Armin Grau, MdB zur Patientenversorgung in Krankenhäusern bei Hitzewellen

Das Deutsche Ärzteblatt berichtet über eine Umfrage unter Notaufnahmen in deutschen Krankenhäusern zur Patientenversorgung und der Belastung während der großen Hitzewelle Ende Juni 2026 (https://www.aerzteblatt.de/archiv/hitzewelle-strukturelle-defizite-in-notaufnahmen-und-kliniken-d570931c-3a74-418a-9960-c6e54a9789ac?utm_medium=email&utm_source=CR&utm_campaign=NL-DAE_Digital-Ausgabe&utm_content=Mailing_20260819). Dazu erklärt Armin Grau, der für die Krankenhauspolitik zuständige Grüne Bundestagabgeordnete und Arzt:

„Die Umfrage zeigt, dass wir uns in den Krankenhäusern noch viel besser auf zukünftige Hitzewellen vorbereiten müssen. In den Notaufnahmen müssen die besten Methoden zur raschen Senkung der Körpertemperatur zur Verfügung stehen, um hitzebedingte Todesfälle und Komplikationen zu vermeiden. Notaufnahmen müssen zum Schutz der Kranken und der Beschäftigten dringend klimatisiert werden. Außerdem brauchen alle Krankenhäuser auch außerhalb der Notaufnahmen ausreichend klimatisierte Räume. Denn niemandem nützt es, aus einer kühlen Notaufnahme auf eine überhitzte Station verlegt zu werden.

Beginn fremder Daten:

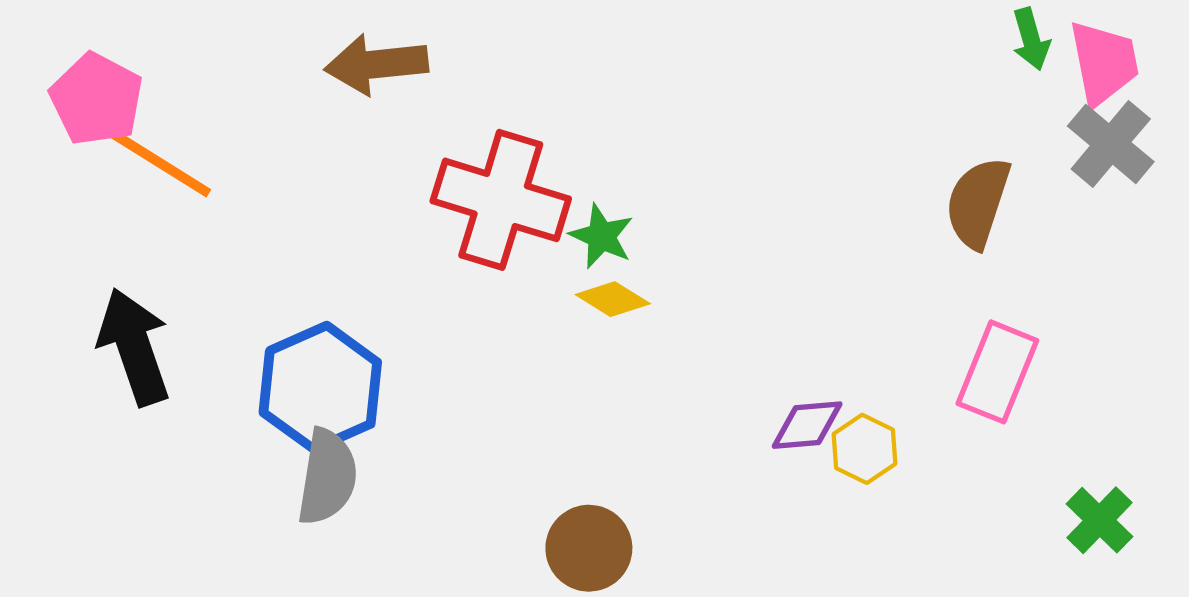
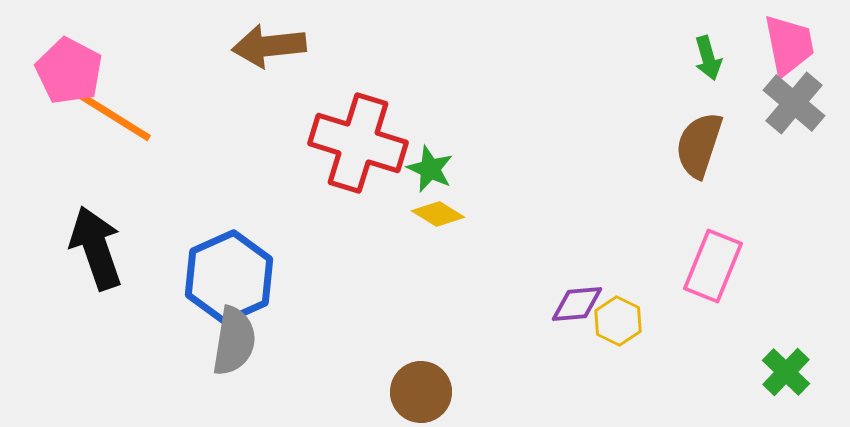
green arrow: (1031, 39) -> (708, 58), moved

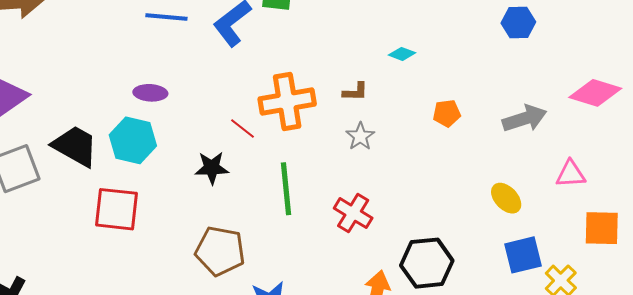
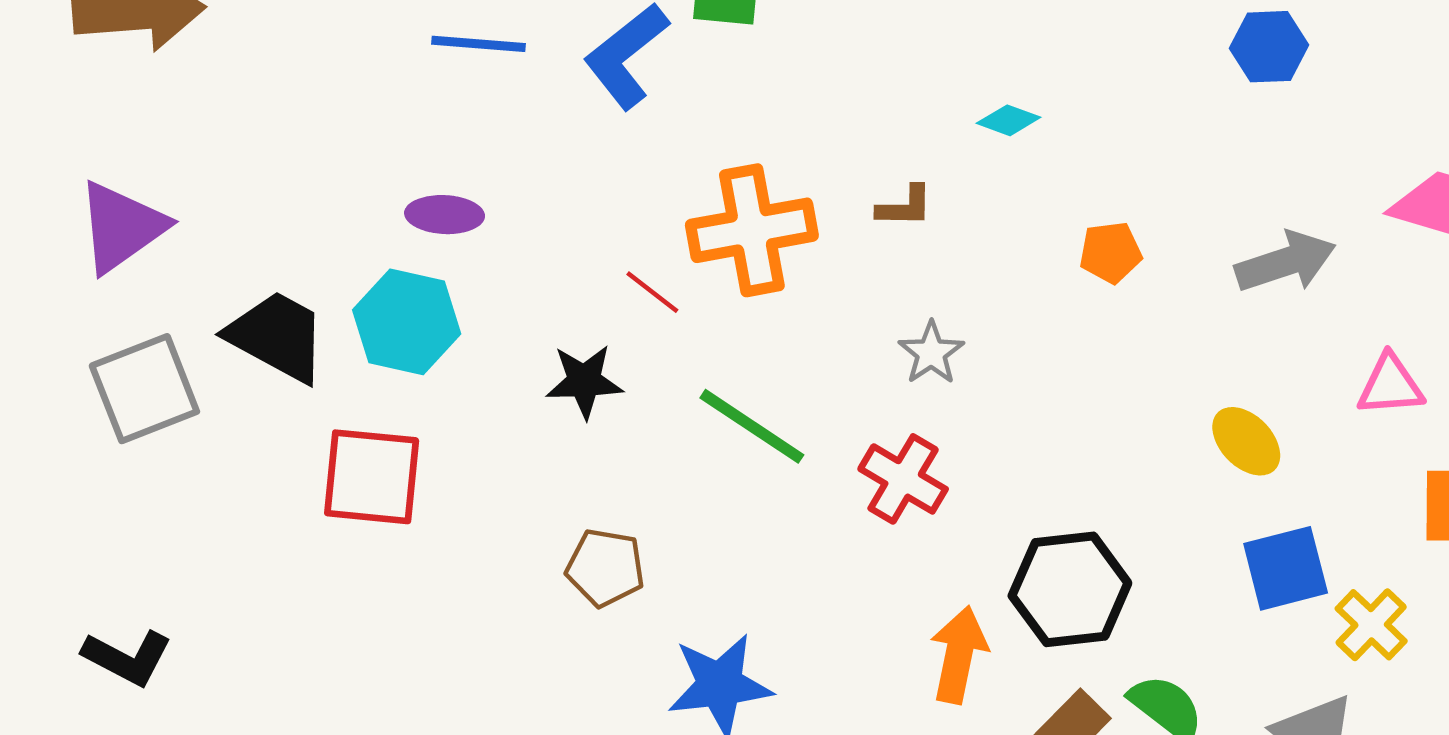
gray star: (360, 136) -> (931, 353), moved
green line: (286, 189) -> (752, 426), turned -50
brown pentagon: (220, 251) -> (605, 568), size x0.7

Dafür braucht es dringend mehr Investitionsmittel durch die Länder. Im Rahmen einer grundgesetzlich verankerten Gemeinschaftsaufgabe Klimaanpassung, die wir Grüne schon lange fordern, könnte sich auch der Bund besser an diesen Maßnahmen beteiligen.

Bei drohenden Hitzeperioden müssen die Krankenhäuser sich auch personell auf ein vermehrtes Patientenaufkommen einstellen. Dafür braucht es dringend eine bessere Finanzierung der Notaufnahmen. Die Sparpolitik der Bundesregierung im Rahmen des GKV-Beitragsstabilisierungsgesetzes belastet die Kliniken finanziell noch mehr und geht leider in die komplett falsche Richtung.“

Hintergrund:

Hitzebedingte Erkrankungen sind potentiell lebensgefährlich und erfordern eine rasche Senkung der Körperkerntemperatur. Aber nur wenige Prozent der Kliniken hielten die dazu notwendigen Therapiemöglichkeiten in ihren Notaufnahmen vor.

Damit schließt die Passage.